The community gathered together for a meeting Sept. 22 demanding something be done and for police to be more present.

"There's been at least 9 shootings in the last 10 days," one community member said at the meeting held at House of Helps in south Phoenix.

Cynthia Lozaro is the founder of the Damien Gosa Foundation, a nonprofit organization that helps young people stay out of trouble, and House of HELPS, a worship center.

Lozaro says they're asking Phoenix Police to be more present, and help to prevent the violent crimes plaguing the neighborhood.

"We're asking for interaction with the residents of this neighborhood and we also are asking people the community to come together because there is power in numbers and we can end this senseless violence," Lozaro said.

Phoenix Police Officer Nicholas Diponzio is the commander of the South Mountain Precinct, and says the city of Phoenix is seeing a 25% uptick in crime in the city.

Victims' ages range from late teens and early 20s in this particular neighborhood.

"There's not really one central nexus as to why these crimes are taking place and the Phoenix Police Department is trying their hardest to respond to these and try to be more active," Diponzio said.

Residents believe COVID-19 may be playing a part in the crimes because of fewer programs to keep kids busy and off the streets.

"The kids, they don't have anything to do.
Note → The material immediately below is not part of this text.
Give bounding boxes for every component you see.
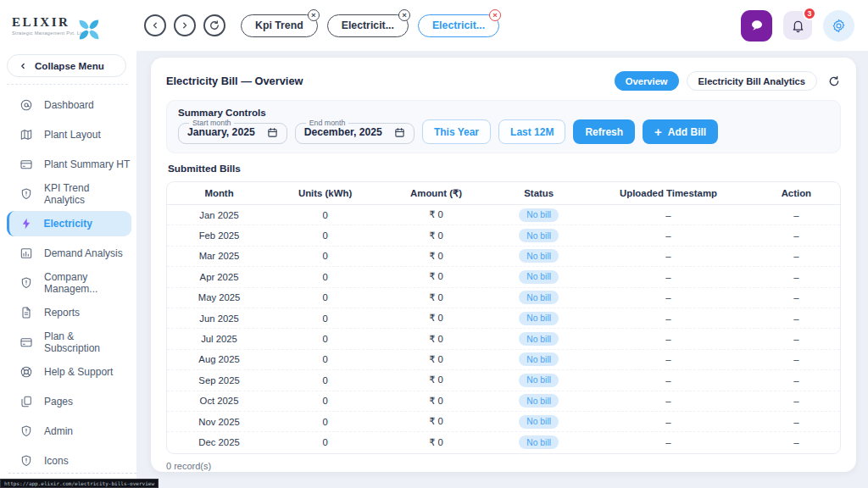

They're not in school so they're hanging out and it's an opportunity for the rif rafs, drug dealers and gang bangers to recruit them," Lozaro said.
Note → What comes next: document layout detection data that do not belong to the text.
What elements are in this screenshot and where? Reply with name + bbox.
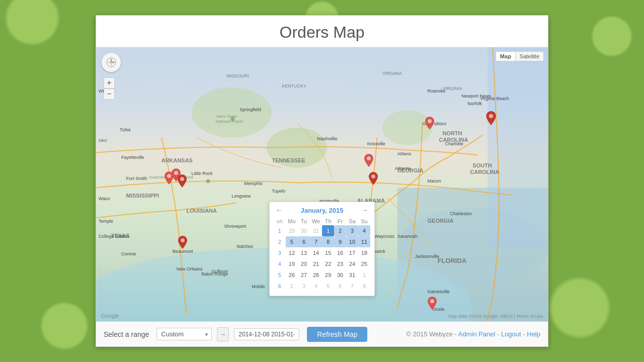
cal-day[interactable]: 12: [286, 247, 298, 258]
cal-day[interactable]: 1: [322, 225, 334, 236]
pin-dallas-3: [178, 174, 187, 188]
logout-link[interactable]: Logout: [501, 330, 521, 338]
cal-day[interactable]: 9: [334, 236, 346, 247]
cal-day[interactable]: 10: [346, 236, 358, 247]
cal-day[interactable]: 15: [322, 247, 334, 258]
cal-day[interactable]: 3: [346, 225, 358, 236]
cal-day[interactable]: 24: [346, 258, 358, 269]
cal-day[interactable]: 5: [322, 281, 334, 292]
cal-day[interactable]: 18: [358, 247, 370, 258]
zoom-controls[interactable]: + −: [104, 77, 115, 100]
cal-next-button[interactable]: →: [359, 206, 370, 214]
cal-day[interactable]: 26: [286, 269, 298, 281]
cal-th-header: Th: [322, 217, 334, 225]
cal-day[interactable]: 30: [334, 269, 346, 281]
map-type-controls[interactable]: Map Satellite: [496, 51, 544, 61]
calendar-popup: ← January, 2015 → wk Mo Tu We Th Fr Sa S…: [269, 202, 375, 296]
cal-day[interactable]: 31: [346, 269, 358, 281]
range-select-wrapper[interactable]: CustomTodayLast 7 DaysLast 30 DaysThis M…: [156, 328, 212, 340]
zoom-out-button[interactable]: −: [104, 88, 115, 100]
footer-links: © 2015 Webyze - Admin Panel - Logout - H…: [406, 330, 540, 338]
range-forward-button[interactable]: →: [217, 327, 229, 341]
cal-day[interactable]: 5: [286, 236, 298, 247]
date-range-input[interactable]: [234, 328, 299, 340]
svg-text:Athens: Athens: [397, 151, 412, 156]
cal-mo-header: Mo: [286, 217, 298, 225]
cal-week-num: 5: [274, 269, 286, 281]
admin-panel-link[interactable]: Admin Panel: [458, 330, 496, 338]
svg-text:LOUISIANA: LOUISIANA: [187, 208, 217, 214]
svg-text:MISSOURI: MISSOURI: [226, 73, 249, 78]
cal-day[interactable]: 8: [322, 236, 334, 247]
cal-day[interactable]: 13: [298, 247, 310, 258]
svg-text:SOUTH: SOUTH: [472, 162, 492, 168]
cal-sa-header: Sa: [346, 217, 358, 225]
cal-day[interactable]: 29: [286, 225, 298, 236]
cal-day[interactable]: 31: [310, 225, 322, 236]
cal-day[interactable]: 27: [298, 269, 310, 281]
compass-icon: [106, 57, 116, 67]
svg-marker-91: [107, 61, 110, 63]
select-range-label: Select a range: [104, 330, 149, 338]
cal-day[interactable]: 6: [298, 236, 310, 247]
svg-text:GEORGIA: GEORGIA: [428, 218, 454, 224]
svg-marker-90: [110, 63, 112, 66]
svg-text:Norfolk: Norfolk: [467, 101, 482, 106]
cal-day[interactable]: 8: [358, 281, 370, 292]
svg-text:FLORIDA: FLORIDA: [437, 257, 466, 264]
separator-1: -: [497, 330, 501, 338]
cal-week-num: 6: [274, 281, 286, 292]
svg-text:Jacksonville: Jacksonville: [415, 254, 439, 259]
cal-day[interactable]: 21: [310, 258, 322, 269]
cal-day[interactable]: 30: [298, 225, 310, 236]
cal-day[interactable]: 1: [358, 269, 370, 281]
svg-marker-92: [112, 61, 115, 63]
map-type-map-button[interactable]: Map: [496, 52, 515, 61]
svg-point-84: [371, 174, 375, 178]
cal-day[interactable]: 20: [298, 258, 310, 269]
range-select[interactable]: CustomTodayLast 7 DaysLast 30 DaysThis M…: [156, 328, 212, 340]
cal-day[interactable]: 3: [298, 281, 310, 292]
cal-day[interactable]: 25: [358, 258, 370, 269]
cal-day[interactable]: 23: [334, 258, 346, 269]
map-type-satellite-button[interactable]: Satellite: [516, 52, 543, 61]
main-container: Orders Map: [96, 15, 548, 347]
cal-day[interactable]: 28: [310, 269, 322, 281]
svg-point-86: [489, 114, 494, 118]
cal-day[interactable]: 4: [358, 225, 370, 236]
svg-text:OKC: OKC: [99, 138, 108, 143]
cal-day[interactable]: 16: [334, 247, 346, 258]
svg-text:Shreveport: Shreveport: [224, 224, 246, 229]
svg-text:New Orleans: New Orleans: [177, 266, 203, 272]
cal-day[interactable]: 14: [310, 247, 322, 258]
cal-day[interactable]: 11: [358, 236, 370, 247]
refresh-map-button[interactable]: Refresh Map: [307, 327, 367, 342]
svg-point-87: [430, 299, 434, 303]
pin-atlanta-1: [364, 154, 373, 167]
cal-day[interactable]: 6: [334, 281, 346, 292]
cal-day[interactable]: 7: [310, 236, 322, 247]
svg-text:Atlanta: Atlanta: [395, 165, 411, 171]
cal-day[interactable]: 2: [286, 281, 298, 292]
pin-miami: [428, 297, 437, 310]
zoom-in-button[interactable]: +: [104, 77, 115, 88]
cal-week-num: 4: [274, 258, 286, 269]
map-navigation-control[interactable]: [101, 52, 121, 72]
cal-day[interactable]: 2: [334, 225, 346, 236]
cal-day[interactable]: 17: [346, 247, 358, 258]
svg-text:Charleston: Charleston: [450, 211, 471, 216]
svg-text:Tupelo: Tupelo: [272, 189, 285, 194]
cal-day[interactable]: 4: [310, 281, 322, 292]
pan-control[interactable]: [101, 52, 121, 72]
cal-prev-button[interactable]: ←: [274, 206, 285, 214]
svg-text:Waycross: Waycross: [375, 234, 395, 239]
cal-day[interactable]: 29: [322, 269, 334, 281]
svg-text:Tulsa: Tulsa: [120, 127, 131, 132]
svg-text:Waco: Waco: [99, 196, 110, 201]
cal-day[interactable]: 19: [286, 258, 298, 269]
map-area[interactable]: ARKANSAS MISSISSIPPI ALABAMA GEORGIA NOR…: [96, 47, 548, 321]
cal-day[interactable]: 7: [346, 281, 358, 292]
svg-point-78: [206, 179, 210, 183]
cal-day[interactable]: 22: [322, 258, 334, 269]
help-link[interactable]: Help: [527, 330, 540, 338]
Antoine Young Sr. is the chairman for the Damien Gosa Foundation, and says, "The kids don't have that positive reinforcement that programs that Damien Gosa provide -- particularly to this community in the afternoon after school program lined up for children of all ages."

Phoenix Police say they have a message for the community as well. They say that they need community members to assist them in solving these crimes and speak up when they know something and use Silent Witness to stay anonymous at 480-WITNESS.